(Items listed in a dataset)
--- START ---

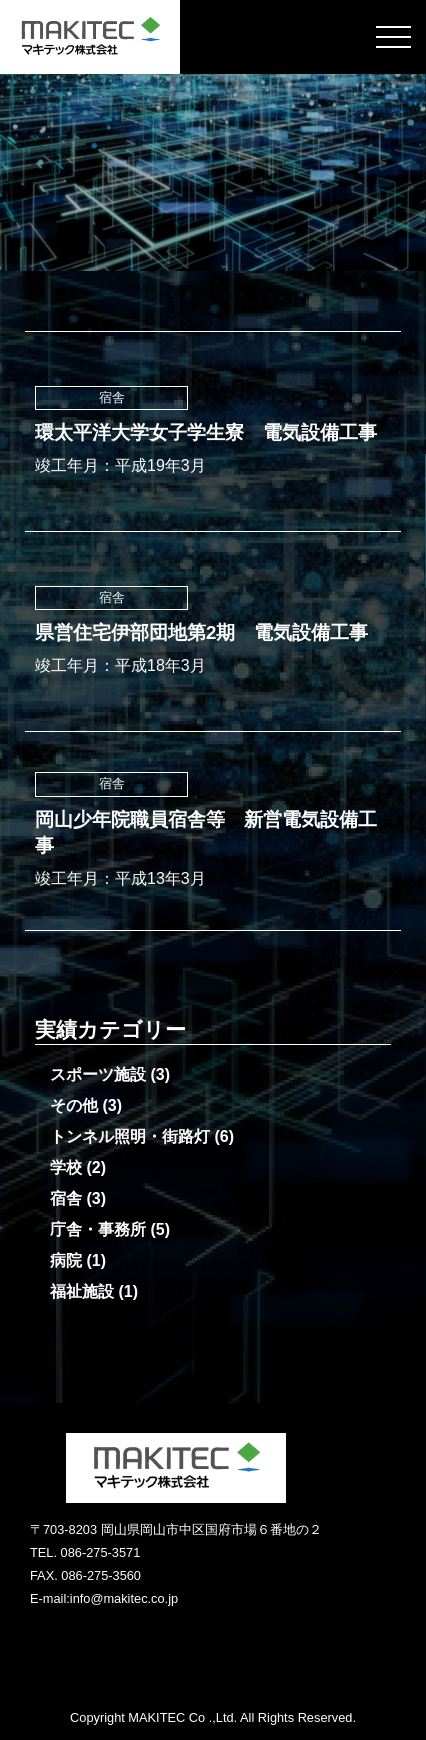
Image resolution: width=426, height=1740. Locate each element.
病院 (66, 1260)
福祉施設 (82, 1291)
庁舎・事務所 (98, 1229)
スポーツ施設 (98, 1074)
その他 (74, 1105)
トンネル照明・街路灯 (130, 1136)
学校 (66, 1167)
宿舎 (66, 1198)
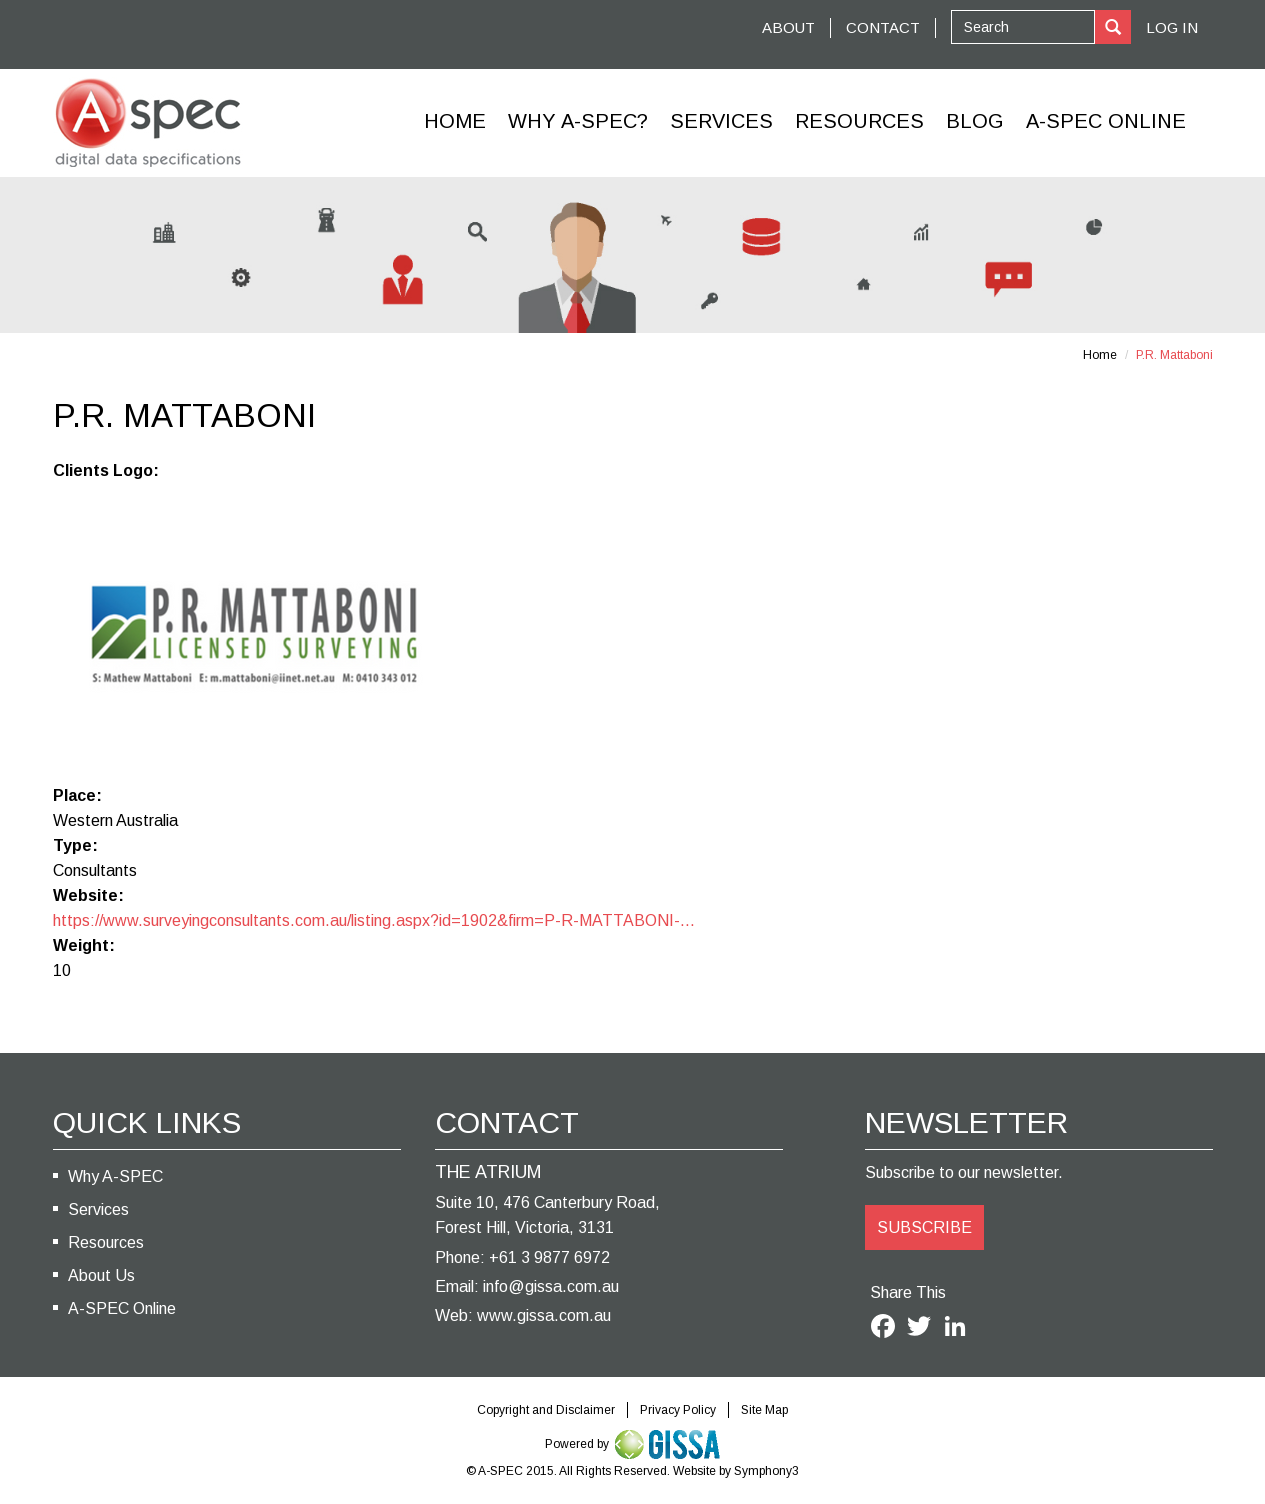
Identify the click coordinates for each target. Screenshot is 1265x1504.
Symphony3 (766, 1471)
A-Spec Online (1106, 121)
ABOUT (788, 27)
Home (455, 121)
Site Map (764, 1410)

--- END ---

Task directions :: For each entry above, write it out again exactly but leave out any picture.

Final answer ::
Image resolution: width=426, height=1740. Locate each element.
病院 (66, 1260)
福祉施設 (82, 1291)
庁舎・事務所 (98, 1229)
スポーツ施設 (98, 1074)
その他 (74, 1105)
トンネル照明・街路灯 (130, 1136)
学校 (66, 1167)
宿舎 (66, 1198)
Identify the click coordinates for each target. Screenshot is 1265x1504.
Symphony3 (766, 1471)
A-Spec Online (1106, 121)
ABOUT (788, 27)
Home (455, 121)
Site Map (764, 1410)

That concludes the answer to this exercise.